Türk milletinin bağımsızlık ve özgürlük mücadelesinin sembolü olan İstiklal Marşı, kabul edilişinin 104. yılını doldurmuş bulunuyor. Milli marşımız, sadece bir beste değil, aynı zamanda Türk milletinin tarihine ve kültürüne damga vurmuş güçlü bir ifadedir. 12 Mart 1921'de Türkiye Büyük Millet Meclisi tarafından kabul edilen marş, Kurtuluş Savaşı'nın zorlukları ve zaferleri arasında yazılan bir destandır. Bu önemli gün, her yıl kutlanarak, genç nesillere atalarımızın mücadelesinin anlamı ve önemi hatırlatılmaktadır.
İstiklal Marşı'nın yazılış süreci, Türk milletinin zor zamanlarını yansıtan bir hikaye ile başlar. 1919 yılında başlayan Kurtuluş Savaşı, Türk milletinin bağımsızlık ve özgürlük mücadelesini simgeleyen bir dönüm noktasıydı. Düşman işgali altında ezilen vatan toprakları, bir avuç cesur Türk gencinin canı pahasına savunulmaya çalışılıyordu.
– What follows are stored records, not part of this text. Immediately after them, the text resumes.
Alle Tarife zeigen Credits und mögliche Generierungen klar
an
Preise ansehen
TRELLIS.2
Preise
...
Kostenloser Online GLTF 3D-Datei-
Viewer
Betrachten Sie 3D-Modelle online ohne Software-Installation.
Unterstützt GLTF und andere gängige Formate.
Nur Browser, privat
Bu mücadelenin ruhunu yansıtmak amacıyla, 1920'nin başlarında, Türkiye Büyük Millet Meclisi, bir milli marş için yarışma düzenleme kararı aldı. Marş yarışması, yalnızca müzikal bir eser arayışı değil, aynı zamanda Türk milletinin bağımsızlık amacı ve hedeflerini bir belgenin etrafında toplama çabasıydı.
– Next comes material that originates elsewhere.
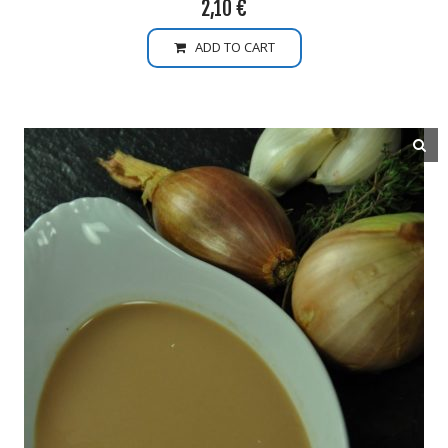
2,10
€
ADD TO CART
Bu yarışmaya 700'ü aşkın eser katıldı. Ancak, en dikkat çekici olanı, 1921 yılında Mehmet Akif Ersoy tarafından yazılan İstiklal Marşı oldu. Akif, milli mücadele döneminin ruhunu kaleme dökerek, sömürge hayatını sırtında taşıyan Türk milletinin özlemlerini ve amaçlarını dile getirdi. "Korkma, sönmez bu şafaklar, ezanlar, yurdumun üstünde benim inçir" sözleri ile başlayan marş, yalnızca milli bir kimlik yaratmakla kalmayıp, aynı zamanda Türk halkının azim ve kararlılığını da ön plana çıkarıyordu. 12 Mart 1921 tarihinde Büyük Millet Meclisi aldığı karar ile bu eseri milli marş olarak kabul etti.
İstiklal Marşı, tarihsel bir sürecin sonucunda sadece milletin bağımsızlığını simgelemekle kalmamış, aynı zamanda Türk milletinin birlik ve beraberliğini, vatan sevgisini, bağımsızlık tutkusunu ifade eden bir eser haline gelmiştir. Marş, her bir dizesiyle cesareti, inancı ve umudu aşılamaktadır. "Bastığın yer, tahan tanım, ceddin, deyin, abandığın" sözleri, her Türk ferdi için bir sorumluluk ve görev vurgusudur. Bu noktada İstiklal Marşı’nın, Türkiye Cumhuriyeti’nin temel değerlerine, ideallerine ve milletin ruhuna hitap ettiğini söyleyebilmek mümkündür.
Bugün, din, dil, ırk farkı gözetmeksizin her Türk vatandaşının duygularını yansıtan bu marş, okul bayramlarında, resmi törenlerde ve Milli Bayram kutlamalarında söylenerek geleceğe taşınmaktadır. Genç nesillerin İstiklal Marşı’nın anlamını ve değerini kavramaları için her yıl okullarda yapılan etkinlikler, marşın ruhunu canlı tutmayı amaçlamaktadır. Bu durum, milli kimliğimizin güçlenmesi ve geleceğe taşınması açısından büyük önem taşımaktadır. İstiklal Marşı, yalnızca bir tarihî belge değil, aynı zamanda herkesin içindeki bağımsızlık arzusunu simgeler ve Türkiye'nin ulusal birlik ve beraberliğini pekiştirir.
Sonuç olarak, 12 Mart 1921’de kabul edilen İstiklal Marşı, Türk milletinin istiklal mücadelesinin ruhunu yansıtan, tarihsel bir değer barındıran evrensel bir eserdir. 104 yıl boyunca değişmeyen kıvılcım gibi ışıldayan bu marş, her Türk vatandaşının kalbinde özel bir yere sahiptir. Kuşaktan kuşağa aktarılması gereken bu değerli miras, her daim milli birlik ve beraberliğimizin simgesi olmaya devam edecektir.